Department of Radiology and Research Institute of Radiology, University of Ulsan College of Medicine, Asan Medical Center, Seoul, Korea.
Department of Clinical Epidemiology and Biostatistics, University of Ulsan College of Medicine, Asan Medical Center, Seoul, Korea.
Korean J Radiol. 2022 Nov;23(11):1055-1066. doi: 10.3348/kjr.2022.0277. Epub 2022 Aug 31.
The clinical relevance of myosteatosis has not been well evaluated in patients with pancreatic ductal adenocarcinoma (PDAC), although sarcopenia has been extensively researched. Therefore, we evaluated the prognostic value of muscle quality, including myosteatosis, in patients with resectable PDAC treated surgically.
We retrospectively evaluated 347 patients with resectable PDAC who underwent curative surgery (mean age ± standard deviation, 63.6 ± 9.6 years; 202 male). Automatic muscle segmentation was performed on preoperative computed tomography (CT) images using an artificial intelligence program. A single axial image of the portal phase at the inferior endplate level of the L3 vertebra was used for analysis in each patient. Sarcopenia was evaluated using the skeletal muscle index, calculated as the skeletal muscle area (SMA) divided by the height squared. The mean SMA attenuation was used to evaluate myosteatosis. Diagnostic cutoff values for sarcopenia and myosteatosis were devised using the Contal and O'Quigley methods, and patients were classified according to normal (nMT), sarcopenic (sMT), myosteatotic (mMT), or combined (cMT) muscle quality types. Multivariable Cox regression analyses were conducted to assess the effects of muscle type on the overall survival (OS) and recurrence-free survival (RFS) after surgery.
Eighty-four (24.2%), 73 (21.0%), 75 (21.6%), and 115 (33.1%) patients were classified as having nMT, sMT, mMT, and cMT, respectively. Compared to nMT, mMT and cMT were significantly associated with poorer OS, with hazard ratios (HRs) of 1.49 (95% confidence interval, 1.00-2.22) and 1.68 (1.16-2.43), respectively, while sMT was not (HR of 1.40 [0.94-2.10]). Only mMT was significantly associated with poorer RFS, with an HR of 1.59 (1.07-2.35), while sMT and cMT were not.
Myosteatosis was associated with poor OS and RFS in patients with resectable PDAC who underwent curative surgery.
尽管肌肉减少症在胰腺导管腺癌(PDAC)患者中已经得到了广泛研究,但脂肪肌在 PDAC 患者中的临床相关性尚未得到很好的评估。因此,我们评估了可切除 PDAC 患者接受手术治疗后的肌肉质量(包括脂肪肌)的预后价值。

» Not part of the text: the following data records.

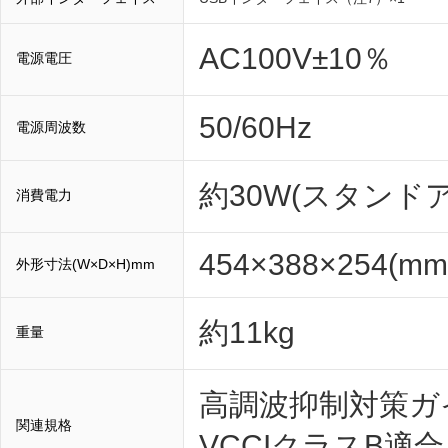
AC100V±10％
電源電圧
50/60Hz
電源周波数
約30W(スタンド
消費電力
454×388×254(mm
外形寸法(W×D×H)mm
約11kg
重量
高調波抑制対策ガ
関連規格
VCCIクラスB適合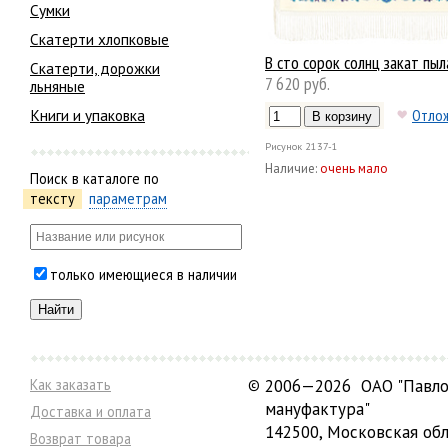
Сумки
Скатерти хлопковые
В сто сорок солнц закат пыл
Скатерти, дорожки
7 620 руб.
льняные
Книги и упаковка
Отло
Рисунок
2137-1
Наличие:
очень мало
Поиск в каталоге по
тексту
параметрам
только имеющиеся в наличии
Как заказать
©
2006—2026 ОАО "Павло
мануфактура"
Доставка и оплата
142500, Московская обл
Возврат товара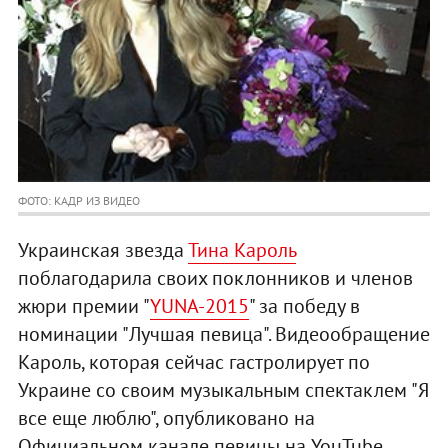
ФОТО: КАДР ИЗ ВИДЕО
Украинская звезда
Тина Кароль
поблагодарила своих поклонников и членов
жюри премии "
YUNA-2015
" за победу в
номинации "Лучшая певица". Видеообращение
Кароль, которая сейчас гастролирует по
Украине со своим музыкальным спектаклем "Я
все еще люблю", опубликовано на
Официальном канале певицы на YouTube.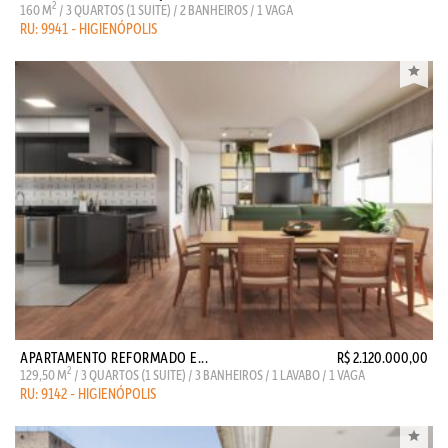
2
160 M
/ 3 QUARTOS (1 SUITE) / 2 BANHEIROS / 1 VAGA
RU: 9941 - HIGIENÓPOLIS
APARTAMENTO REFORMADO E...
R$ 2.120.000,00
2
129,50 M
/ 3 QUARTOS (1 SUITE) / 3 BANHEIROS / 1 LAVABO / 1 VAGA
RU: 9142 - HIGIENÓPOLIS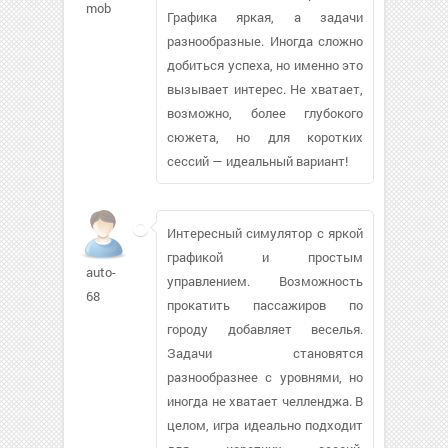
mob
Графика яркая, а задачи
разнообразные. Иногда сложно
добиться успеха, но именно это
вызывает интерес. Не хватает,
возможно, более глубокого
сюжета, но для коротких
сессий — идеальный вариант!
Интересный симулятор с яркой
графикой и простым
auto-
управлением. Возможность
68
прокатить пассажиров по
городу добавляет веселья.
Задачи становятся
разнообразнее с уровнями, но
иногда не хватает челленджа. В
целом, игра идеально подходит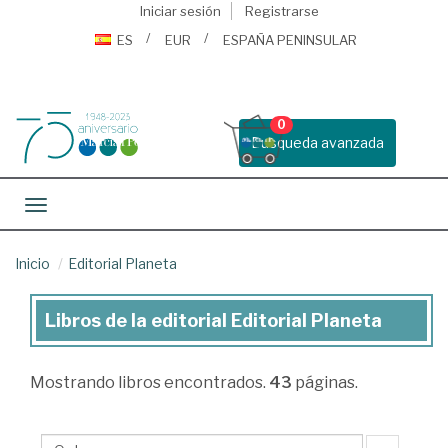
Iniciar sesión
Registrarse
ES
EUR
ESPAÑA PENINSULAR
0
Busqueda avanzada
Toggle navigation
Inicio
Editorial Planeta
Libros de la editorial Editorial Planeta
Libros
de
Mostrando
libros encontrados.
43
páginas.
la
editorial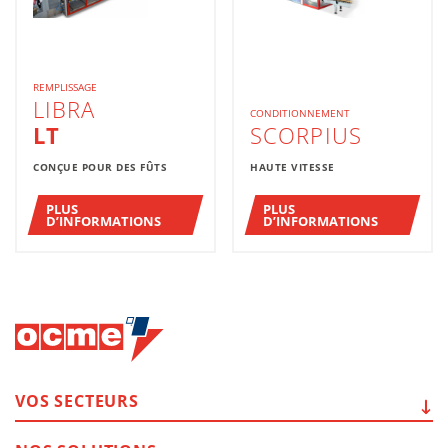
REMPLISSAGE
LIBRA
CONDITIONNEMENT
LT
SCORPIUS
CONÇUE POUR DES FÛTS
HAUTE VITESSE
PLUS
PLUS
D’INFORMATIONS
D’INFORMATIONS
VOS
SECTEURS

我们回顾性评估了 347 名接受根治性手术的可切除 PDAC 患者(平均年龄±标准差,63.6±9.6 岁;202 名男性)。使用人工智能程序在术前 CT 图像上进行自动肌肉分割。每位患者均在 L3 椎下终板水平的门静脉期进行单次轴位图像分析。使用骨骼肌指数评估肌肉减少症,其计算方法为骨骼肌面积(SMA)除以身高的平方。使用平均 SMA 衰减值来评估脂肪肌。使用 Contal 和 O'Quigley 方法设计了肌肉减少症和脂肪肌的诊断截断值,并根据正常(nMT)、肌肉减少症(sMT)、脂肪肌(mMT)或合并(cMT)肌肉质量类型对患者进行分类。进行多变量 Cox 回归分析以评估肌肉类型对手术后总体生存(OS)和无复发生存(RFS)的影响。
84 例(24.2%)、73 例(21.0%)、75 例(21.6%)和 115 例(33.1%)患者分别被归类为 nMT、sMT、mMT 和 cMT。与 nMT 相比,mMT 和 cMT 与较差的 OS 显著相关,风险比(HRs)分别为 1.49(95%置信区间,1.00-2.22)和 1.68(1.16-2.43),而 sMT 则没有(HR 为 1.40[0.94-2.10])。只有 mMT 与较差的 RFS 显著相关,HR 为 1.59(1.07-2.35),而 sMT 和 cMT 则没有。
脂肪肌与接受根治性手术的可切除 PDAC 患者的 OS 和 RFS 较差相关。